22.02. - 01.05.2022
Piret Mildeberg BURROW or When I’m 64
This is a highly subjective exhibition speaking of time.
In 1967, four about 25-year-old young men in England sang the song “When I’m Sixty-Four”.
Will you still need me,
Will you still feed me
When I’m sixty-four.
And, humming along with the song, a 10-year-old girl in Estonia thought that that age was millions of light years away from her. Yet even light years fly by (at the speed of light), and today, on 22 February 2022, I find myself aged 64.
Looking back on past times, I put up 29 self-portraits from the years 1974–2020, humming another song sung by other young men from England in 1976,
“Too old to rock ’n’ roll, too young to die” (especially the encouraging last lines of the song).
The BURROW (“URG”) in the rear hall is a conceptual conclusion to my exhibition SLEEP (“UNI”), which was opened in Sammas Gallery on 20 February 2002.

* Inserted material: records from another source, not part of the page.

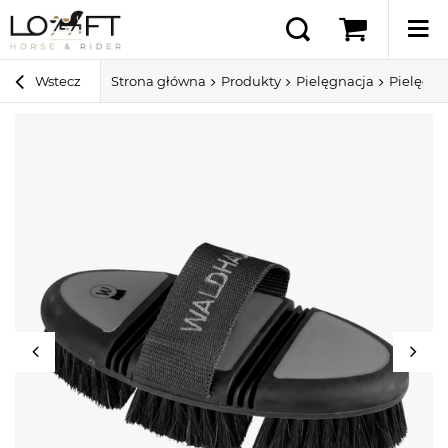
Wstecz
Strona główna
Produkty
Pielęgnacja
Pielęgna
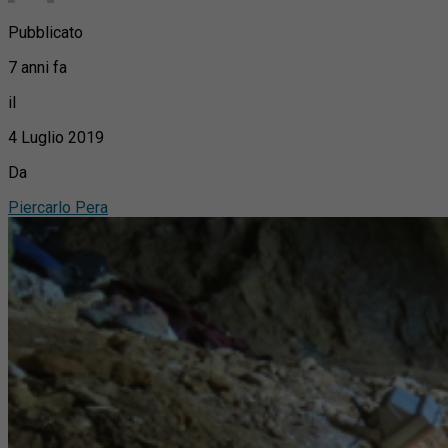
Pubblicato
7 anni fa
il
4 Luglio 2019
Da
Piercarlo Pera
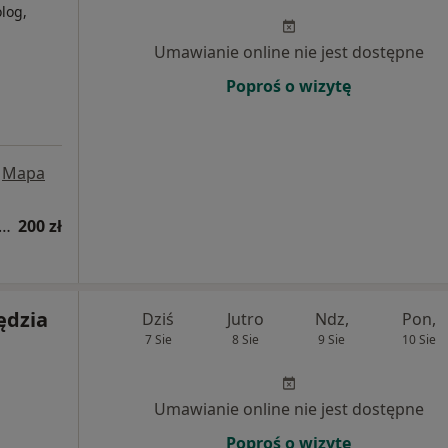
log,
Umawianie online nie jest dostępne
Poproś o wizytę
Mapa
tacja z zakresu medycyny estetycznej
200 zł
ędzia
Dziś
Jutro
Ndz,
Pon,
7 Sie
8 Sie
9 Sie
10 Sie
i
Umawianie online nie jest dostępne
Poproś o wizytę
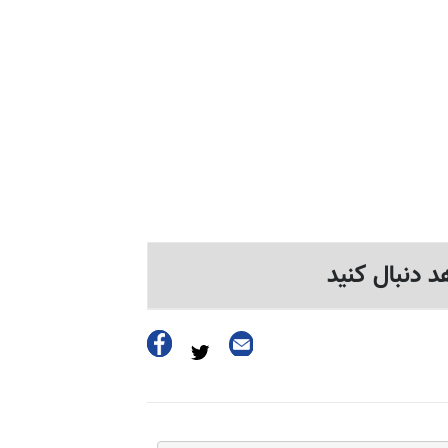
د دنبال کنید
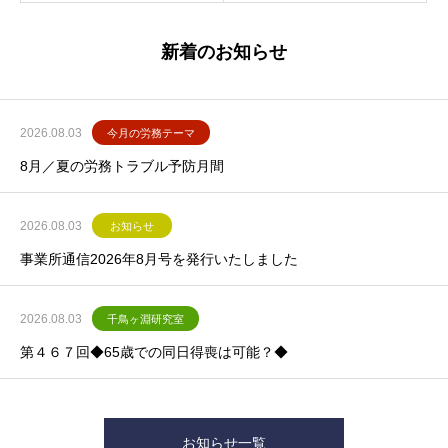
新着のお知らせ
2026.08.03
今月の労務テーマ
8月／夏の労務トラブル予防月間
2026.08.03
お知らせ
事業所通信2026年8月号を発行いたしました
2026.08.03
千鳥ヶ淵研究室
第４６７回◆65歳での同日得喪は可能？◆
お知らせ一覧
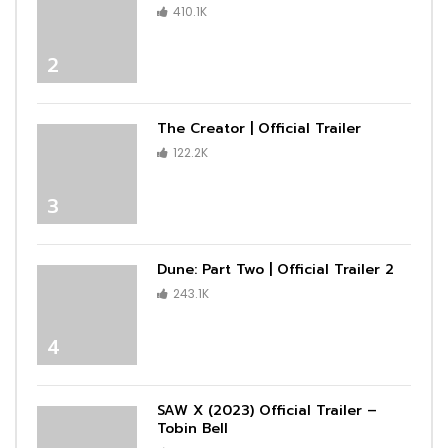
410.1K
2
The Creator | Official Trailer
122.2K
3
Dune: Part Two | Official Trailer 2
243.1K
4
SAW X (2023) Official Trailer –
Tobin Bell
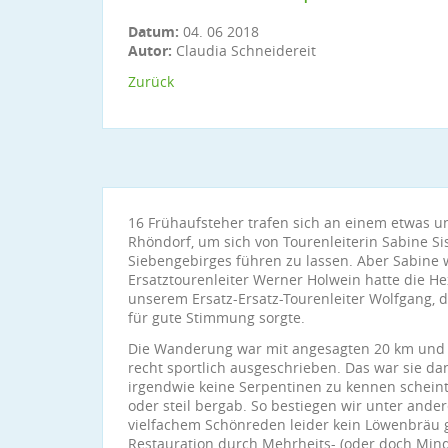
Datum:
04. 06 2018
Autor:
Claudia Schneidereit
Zurück
16 Frühaufsteher trafen sich an einem etwas 
Rhöndorf, um sich von Tourenleiterin Sabine Si
Siebengebirges führen zu lassen. Aber Sabine w
Ersatztourenleiter Werner Holwein hatte die He
unserem Ersatz-Ersatz-Tourenleiter Wolfgang, d
für gute Stimmung sorgte.
Die Wanderung war mit angesagten 20 km und
recht sportlich ausgeschrieben. Das war sie d
irgendwie keine Serpentinen zu kennen scheint.
oder steil bergab. So bestiegen wir unter ande
vielfachem Schönreden leider kein Löwenbräu g
Restauration durch Mehrheits- (oder doch Mind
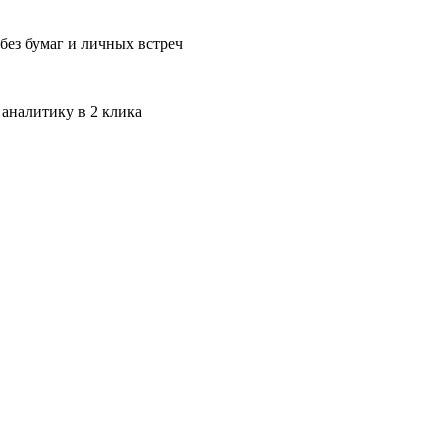
без бумаг и личных встреч
 аналитику в 2 клика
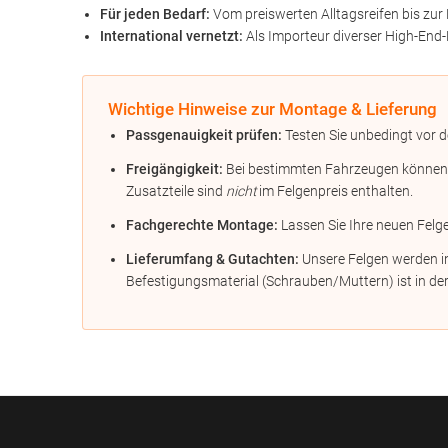
Für jeden Bedarf:
Vom preiswerten Alltagsreifen bis zur 
International vernetzt:
Als Importeur diverser High-End-
Wichtige Hinweise zur Montage & Lieferung
Passgenauigkeit prüfen:
Testen Sie unbedingt vor d
Freigängigkeit:
Bei bestimmten Fahrzeugen können Di
Zusatzteile sind
nicht
im Felgenpreis enthalten.
Fachgerechte Montage:
Lassen Sie Ihre neuen Felg
Lieferumfang & Gutachten:
Unsere Felgen werden in
Befestigungsmaterial (Schrauben/Muttern) ist in der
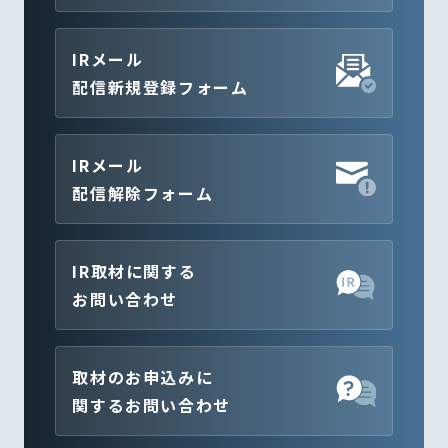
IRメール
配信新規登録フォーム
IRメール
配信解除フォーム
IR取材に関する
お問い合わせ
取材のお申込みに
関するお問い合わせ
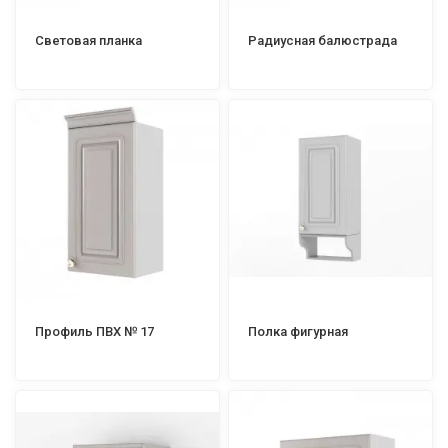
Световая планка
Радиусная балюстрада
Профиль ПВХ № 17
Полка фигурная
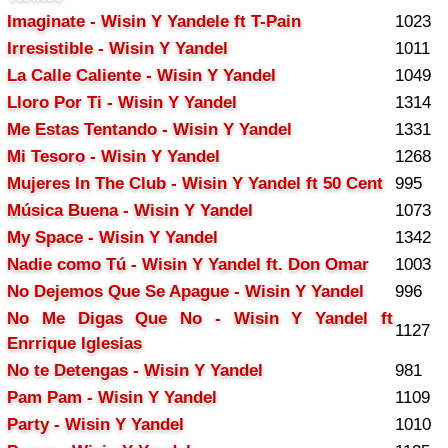
Imaginate - Wisin Y Yandele ft T-Pain
1023
Irresistible - Wisin Y Yandel
1011
La Calle Caliente - Wisin Y Yandel
1049
Lloro Por Ti - Wisin Y Yandel
1314
Me Estas Tentando - Wisin Y Yandel
1331
Mi Tesoro - Wisin Y Yandel
1268
Mujeres In The Club - Wisin Y Yandel ft 50 Cent
995
Música Buena - Wisin Y Yandel
1073
My Space - Wisin Y Yandel
1342
Nadie como Tú - Wisin Y Yandel ft. Don Omar
1003
No Dejemos Que Se Apague - Wisin Y Yandel
996
No Me Digas Que No - Wisin Y Yandel ft
1127
Enrrique Iglesias
No te Detengas - Wisin Y Yandel
981
Pam Pam - Wisin Y Yandel
1109
Party - Wisin Y Yandel
1010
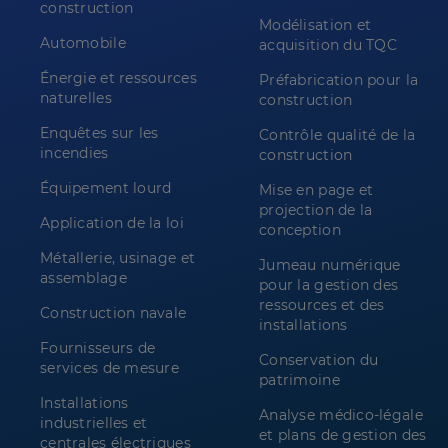
construction
Modélisation et
Automobile
acquisition du TQC
Énergie et ressources
Préfabrication pour la
naturelles
construction
Enquêtes sur les
Contrôle qualité de la
incendies
construction
Équipement lourd
Mise en page et
projection de la
Application de la loi
conception
Métallerie, usinage et
Jumeau numérique
assemblage
pour la gestion des
ressources et des
Construction navale
installations
Fournisseurs de
Conservation du
services de mesure
patrimoine
Installations
Analyse médico-légale
industrielles et
et plans de gestion des
centrales électriques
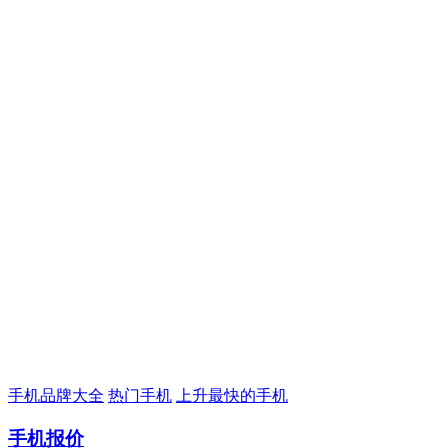
手机品牌大全
热门手机
上升最快的手机
手机报价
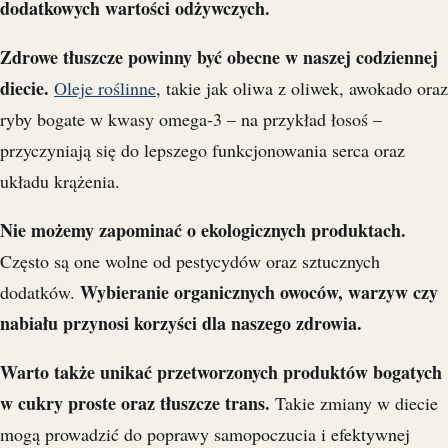
dodatkowych wartości odżywczych.
Zdrowe tłuszcze powinny być obecne w naszej codziennej
diecie.
Oleje roślinne
, takie jak oliwa z oliwek, awokado oraz
ryby bogate w kwasy omega-3 – na przykład łosoś –
przyczyniają się do lepszego funkcjonowania serca oraz
układu krążenia.
Nie możemy zapominać o ekologicznych produktach.
Często są one wolne od pestycydów oraz sztucznych
Wybieranie organicznych owoców, warzyw czy
dodatków.
nabiału przynosi korzyści dla naszego zdrowia.
Warto także unikać przetworzonych produktów bogatych
w cukry proste oraz tłuszcze trans.
Takie zmiany w diecie
mogą prowadzić do poprawy samopoczucia i efektywnej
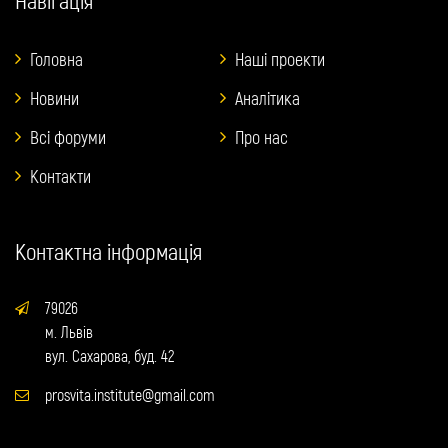
Головна
Наші проекти
Новини
Аналітика
Всі форуми
Про нас
Контакти
Контактна інформація
79026
м. Львів
вул. Сахарова, буд. 42
prosvita.institute@gmail.com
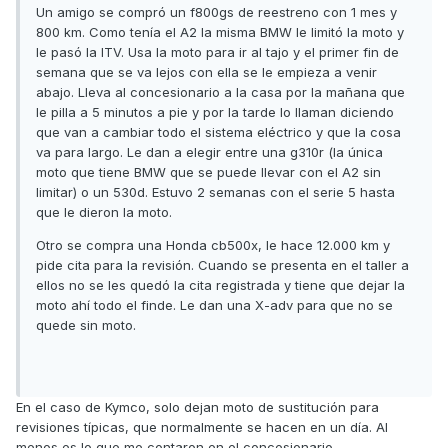
Un amigo se compró un f800gs de reestreno con 1 mes y
800 km. Como tenía el A2 la misma BMW le limitó la moto y
le pasó la ITV. Usa la moto para ir al tajo y el primer fin de
semana que se va lejos con ella se le empieza a venir
abajo. Lleva al concesionario a la casa por la mañana que
le pilla a 5 minutos a pie y por la tarde lo llaman diciendo
que van a cambiar todo el sistema eléctrico y que la cosa
va para largo. Le dan a elegir entre una g310r (la única
moto que tiene BMW que se puede llevar con el A2 sin
limitar) o un 530d. Estuvo 2 semanas con el serie 5 hasta
que le dieron la moto.
Otro se compra una Honda cb500x, le hace 12.000 km y
pide cita para la revisión. Cuando se presenta en el taller a
ellos no se les quedó la cita registrada y tiene que dejar la
moto ahí todo el finde. Le dan una X-adv para que no se
quede sin moto.
En el caso de Kymco, solo dejan moto de sustitución para
revisiones típicas, que normalmente se hacen en un día. Al
menos es lo que me contaron en el concesionario.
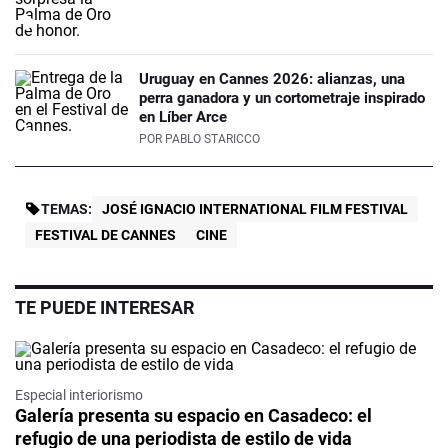
Uruguay en Cannes 2026: alianzas, una
perra ganadora y un cortometraje inspirado
en Líber Arce
POR
PABLO STARICCO
TEMAS:
JOSÉ IGNACIO INTERNATIONAL FILM FESTIVAL
FESTIVAL DE CANNES
CINE
TE PUEDE INTERESAR
Especial interiorismo
Galería presenta su espacio en Casadeco: el
refugio de una periodista de estilo de vida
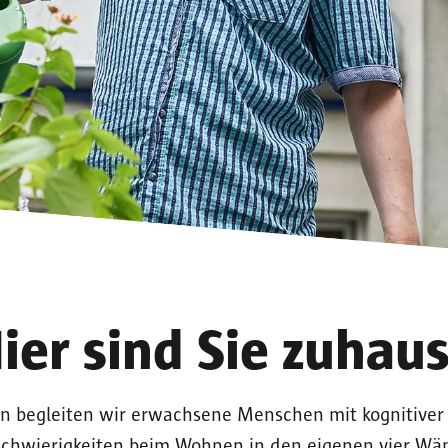
ier sind Sie zuhau
ren begleiten wir erwachsene Menschen mit kognitive
schwierigkeiten beim Wohnen in den eigenen vier Wä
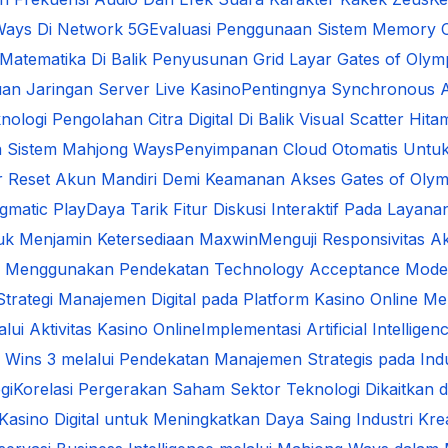
Ways Di Network 5G
Evaluasi Penggunaan Sistem Memory 
i Matematika Di Balik Penyusunan Grid Layar Gates of Oly
an Jaringan Server Live Kasino
Pentingnya Synchronous A
nologi Pengolahan Citra Digital Di Balik Visual Scatter Hita
da Sistem Mahjong Ways
Penyimpanan Cloud Otomatis Untu
ur Reset Akun Mandiri Demi Keamanan Akses Gates of Oly
gmatic Play
Daya Tarik Fitur Diskusi Interaktif Pada Layana
uk Menjamin Ketersediaan Maxwin
Menguji Responsivitas A
ital Menggunakan Pendekatan Technology Acceptance Mode
 Strategi Manajemen Digital pada Platform Kasino Online
ui Aktivitas Kasino Online
Implementasi Artificial Intelli
 Wins 3 melalui Pendekatan Manajemen Strategis pada Indus
gi
Korelasi Pergerakan Saham Sektor Teknologi Dikaitkan d
Kasino Digital untuk Meningkatkan Daya Saing Industri Krea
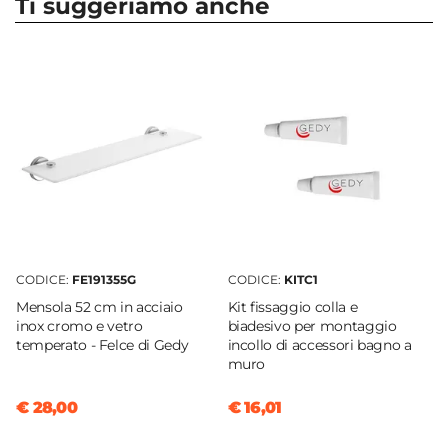
Ti suggeriamo anche
Serie
Felce
Marca
Gedy
Materiale
Acciaio INOX
|
Cromall
Colore
Cromo
Altezza
5,6 cm
CODICE:
FE191355G
CODICE:
KITC1
Larghezza
Mensola 52 cm in acciaio
Kit fissaggio colla e
64,6 cm
inox cromo e vetro
biadesivo per montaggio
Profondità
temperato - Felce di Gedy
incollo di accessori bagno a
muro
7,4 cm
Sistema Di Fissaggio
€ 28,00
€ 16,01
Colla
|
Viti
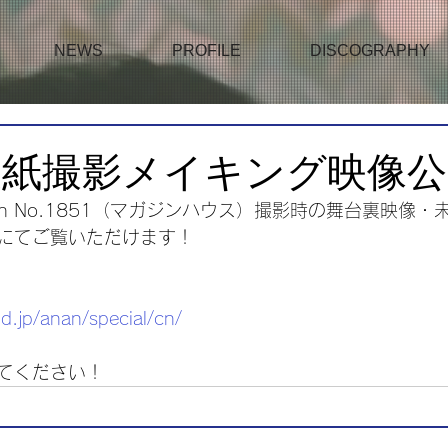
NEWS
PROFILE
DISCOGRAPHY
n表紙撮影メイキング映像
an No.1851（マガジンハウス）撮影時の舞台裏映像
にてご覧いただけます！
d.jp/anan/special/cn/
てください！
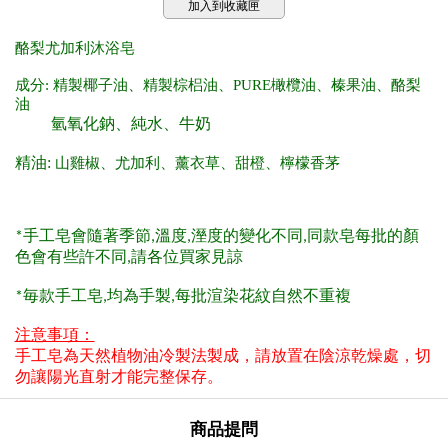
加入到收藏匣
酪梨尤加利沐浴皂
成分: 精製椰子油、精製棕梠油、PURE
橄欖油、榛果
油、酪梨
油
氫氧化鈉、純水、牛奶
精油:
山雞椒、尤加利、薰衣草、甜橙、
檸檬香茅
手工皂會隨著季節
溫度
溼度的變化不同
同款皂每批的顏
*
,
,
,
色會有些許不同
請各位買家見諒
,
毎款手工皂
均為手製
每批渲染花紋自然不重複
*
,
,
注意事項：
手工皂為天然植物油冷製法製成，請放置在陰涼乾燥處，切
勿讓陽光直射才能完整保存。
商品提問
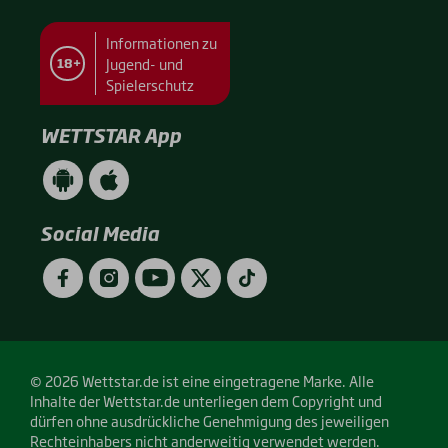
Informationen zu
Jugend- und
18+
Spielerschutz
WETTSTAR App
WETTSTAR
WETTSTAR
App
App
(Android
(Apple
/
/
Social Media
Google
App
Play)
Store)
Facebook
Instagram
YouTube
Twitter
TikTok
© 2026 Wettstar.de ist eine eingetragene Marke. Alle
Inhalte der Wettstar.de unterliegen dem Copyright und
dürfen ohne ausdrückliche Genehmigung des jeweiligen
Rechteinhabers nicht anderweitig verwendet werden.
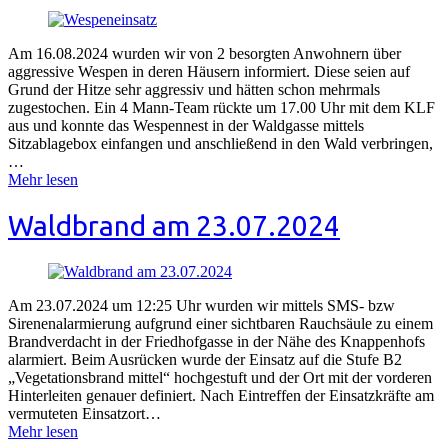
Am 16.08.2024 wurden wir von 2 besorgten Anwohnern über
aggressive Wespen in deren Häusern informiert. Diese seien auf
Grund der Hitze sehr aggressiv und hätten schon mehrmals
zugestochen. Ein 4 Mann-Team rückte um 17.00 Uhr mit dem KLF
aus und konnte das Wespennest in der Waldgasse mittels
Sitzablagebox einfangen und anschließend in den Wald verbringen,
…
Mehr lesen
Waldbrand am 23.07.2024
Am 23.07.2024 um 12:25 Uhr wurden wir mittels SMS- bzw
Sirenenalarmierung aufgrund einer sichtbaren Rauchsäule zu einem
Brandverdacht in der Friedhofgasse in der Nähe des Knappenhofs
alarmiert. Beim Ausrücken wurde der Einsatz auf die Stufe B2
„Vegetationsbrand mittel“ hochgestuft und der Ort mit der vorderen
Hinterleiten genauer definiert. Nach Eintreffen der Einsatzkräfte am
vermuteten Einsatzort…
Mehr lesen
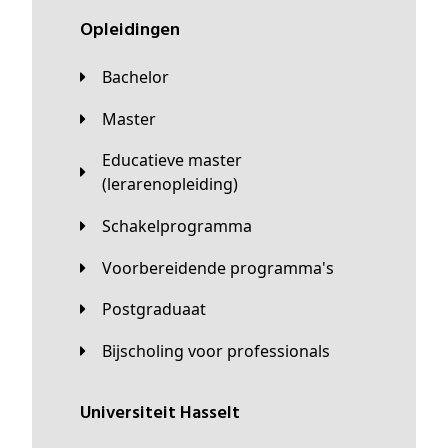
Opleidingen
Bachelor
Master
Educatieve master
(lerarenopleiding)
Schakelprogramma
Voorbereidende programma's
Postgraduaat
Bijscholing voor professionals
universiteit Hasselt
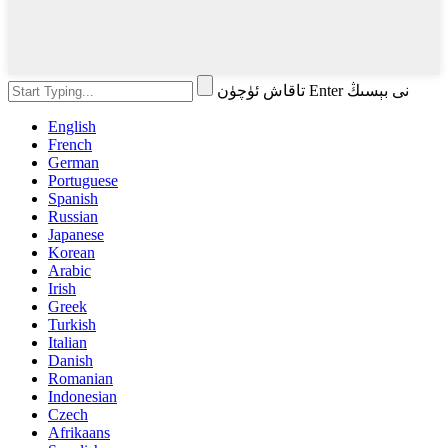
تاقاش ئۈچۈن Enter نى بېسىڭ
English
French
German
Portuguese
Spanish
Russian
Japanese
Korean
Arabic
Irish
Greek
Turkish
Italian
Danish
Romanian
Indonesian
Czech
Afrikaans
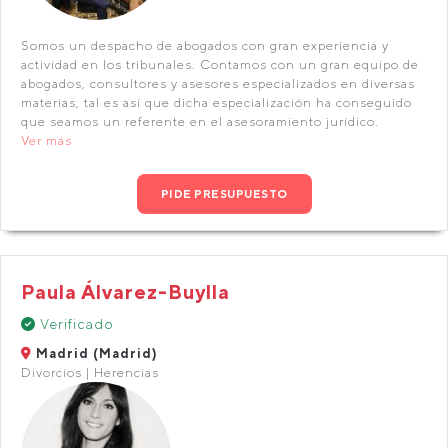
Somos un despacho de abogados con gran experiencia y
actividad en los tribunales. Contamos con un gran equipo de
abogados, consultores y asesores especializados en diversas
materias, tal es así que dicha especialización ha conseguido
que seamos un referente en el asesoramiento jurídico.
Ver más
PIDE PRESUPUESTO
Paula Álvarez-Buylla
Verificado
Madrid (Madrid)
Divorcios | Herencias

A seasoned, 64-year-old white countrywoman hides safely in the burrow when the weather is poor, and she does not return until the weather is fine again.
The world.
In my mind, I am grateful to three young American women artists of the late 1960s, from whom I have taken the courage to be MYSELF: Yayoi Kusama (1929), Niki de Saint Phalle (1930–2002) and Yoko Ono (1933), whose artwork I saw at their exhibitions in Helsinki.
And many thanks to our own Vanda Juhansoo (1889–1966), in whose garden I saw a MIRACLE in the summer of 1965.